Study material:
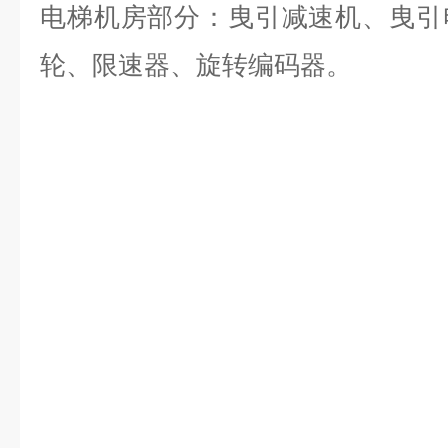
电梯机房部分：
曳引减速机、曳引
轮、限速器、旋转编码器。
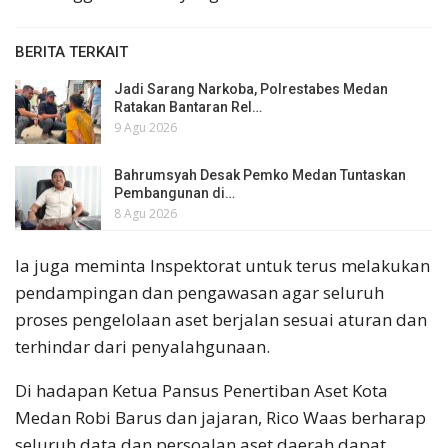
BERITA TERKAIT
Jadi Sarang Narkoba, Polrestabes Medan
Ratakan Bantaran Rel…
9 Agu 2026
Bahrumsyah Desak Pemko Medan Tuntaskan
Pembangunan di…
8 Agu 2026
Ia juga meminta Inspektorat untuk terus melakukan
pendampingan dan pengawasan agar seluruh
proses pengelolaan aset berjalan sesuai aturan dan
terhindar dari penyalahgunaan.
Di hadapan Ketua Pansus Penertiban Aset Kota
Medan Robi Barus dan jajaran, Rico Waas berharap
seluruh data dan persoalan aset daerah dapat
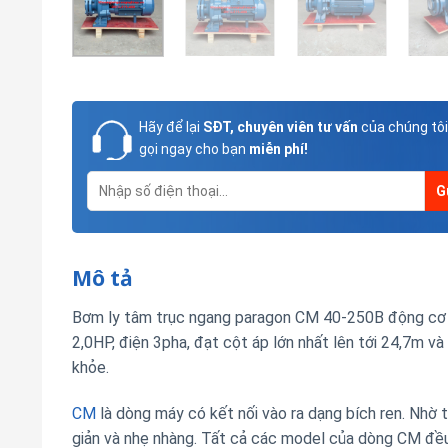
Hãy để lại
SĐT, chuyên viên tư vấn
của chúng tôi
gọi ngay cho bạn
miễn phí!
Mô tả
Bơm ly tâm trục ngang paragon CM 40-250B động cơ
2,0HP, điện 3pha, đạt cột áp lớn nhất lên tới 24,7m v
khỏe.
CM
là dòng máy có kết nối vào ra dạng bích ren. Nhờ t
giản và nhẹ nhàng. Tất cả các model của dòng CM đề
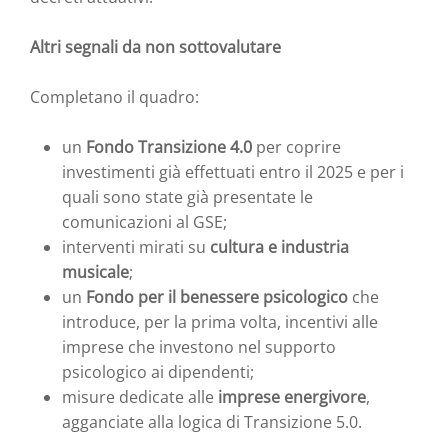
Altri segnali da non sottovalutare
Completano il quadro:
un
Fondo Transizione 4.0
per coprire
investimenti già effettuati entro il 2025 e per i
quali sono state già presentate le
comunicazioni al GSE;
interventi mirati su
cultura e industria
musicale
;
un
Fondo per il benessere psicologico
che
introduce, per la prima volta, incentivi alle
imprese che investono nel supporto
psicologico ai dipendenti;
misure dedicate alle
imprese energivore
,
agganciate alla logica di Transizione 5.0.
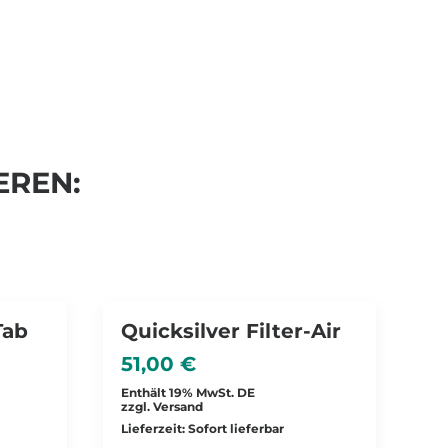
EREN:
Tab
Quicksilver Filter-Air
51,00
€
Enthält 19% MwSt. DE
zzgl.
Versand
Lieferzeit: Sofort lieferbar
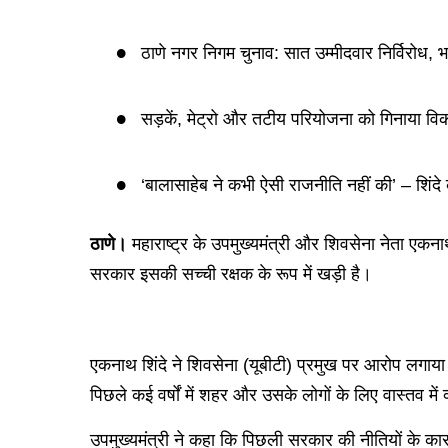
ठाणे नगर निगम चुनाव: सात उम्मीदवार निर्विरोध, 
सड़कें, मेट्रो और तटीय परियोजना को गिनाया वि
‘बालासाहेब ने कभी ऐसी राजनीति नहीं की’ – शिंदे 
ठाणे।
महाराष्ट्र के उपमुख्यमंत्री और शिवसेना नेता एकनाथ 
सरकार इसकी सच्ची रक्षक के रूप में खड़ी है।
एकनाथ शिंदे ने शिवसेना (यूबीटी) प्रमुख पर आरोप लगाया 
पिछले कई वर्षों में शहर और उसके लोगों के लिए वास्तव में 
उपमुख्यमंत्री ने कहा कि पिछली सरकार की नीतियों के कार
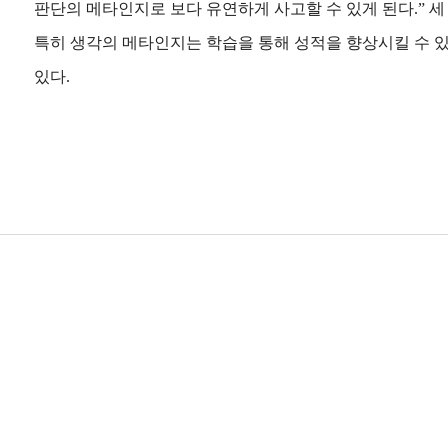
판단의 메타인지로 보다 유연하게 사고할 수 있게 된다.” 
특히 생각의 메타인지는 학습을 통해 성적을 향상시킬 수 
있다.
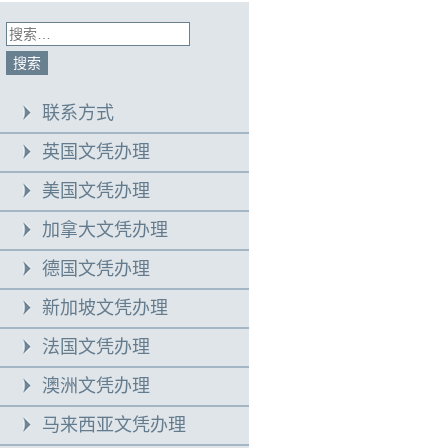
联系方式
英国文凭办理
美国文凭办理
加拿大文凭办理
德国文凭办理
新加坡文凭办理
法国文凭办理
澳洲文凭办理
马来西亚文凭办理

Exercise instructions:
Each line above is to be copied exactly, and the pictures are to be dropped.

Completed task:
电梯机房部分：
曳引减速机、曳引
轮、限速器、旋转编码器。
BERITA TERKAIT
Jadi Sarang Narkoba, Polrestabes Medan
Ratakan Bantaran Rel…
9 Agu 2026
Bahrumsyah Desak Pemko Medan Tuntaskan
Pembangunan di…
8 Agu 2026
Ia juga meminta Inspektorat untuk terus melakukan
pendampingan dan pengawasan agar seluruh
proses pengelolaan aset berjalan sesuai aturan dan
terhindar dari penyalahgunaan.
Di hadapan Ketua Pansus Penertiban Aset Kota
Medan Robi Barus dan jajaran, Rico Waas berharap
seluruh data dan persoalan aset daerah dapat
Hãy để lại
SĐT, chuyên viên tư vấn
của chúng tôi
gọi ngay cho bạn
miễn phí!
Mô tả
Bơm ly tâm trục ngang paragon CM 40-250B động cơ
2,0HP, điện 3pha, đạt cột áp lớn nhất lên tới 24,7m v
khỏe.
CM
là dòng máy có kết nối vào ra dạng bích ren. Nhờ t
giản và nhẹ nhàng. Tất cả các model của dòng CM đề
Altri segnali da non sottovalutare
Completano il quadro:
un
Fondo Transizione 4.0
per coprire
investimenti già effettuati entro il 2025 e per i
quali sono state già presentate le
comunicazioni al GSE;
interventi mirati su
cultura e industria
musicale
;
un
Fondo per il benessere psicologico
che
introduce, per la prima volta, incentivi alle
imprese che investono nel supporto
psicologico ai dipendenti;
misure dedicate alle
imprese energivore
,
agganciate alla logica di Transizione 5.0.
EREN:
Tab
Quicksilver Filter-Air
51,00
€
Enthält 19% MwSt. DE
zzgl.
Versand
Lieferzeit: Sofort lieferbar
ठाणे नगर निगम चुनाव: सात उम्मीदवार निर्विरोध, 
सड़कें, मेट्रो और तटीय परियोजना को गिनाया वि
‘बालासाहेब ने कभी ऐसी राजनीति नहीं की’ – शिंदे 
ठाणे।
महाराष्ट्र के उपमुख्यमंत्री और शिवसेना नेता एकनाथ 
सरकार इसकी सच्ची रक्षक के रूप में खड़ी है।
एकनाथ शिंदे ने शिवसेना (यूबीटी) प्रमुख पर आरोप लगाया 
पिछले कई वर्षों में शहर और उसके लोगों के लिए वास्तव में 
उपमुख्यमंत्री ने कहा कि पिछली सरकार की नीतियों के कार
판단의 메타인지로 보다 유연하게 사고할 수 있게 된다.” 
특히 생각의 메타인지는 학습을 통해 성적을 향상시킬 수 
있다.
联系方式
英国文凭办理
美国文凭办理
加拿大文凭办理
德国文凭办理
新加坡文凭办理
法国文凭办理
澳洲文凭办理
马来西亚文凭办理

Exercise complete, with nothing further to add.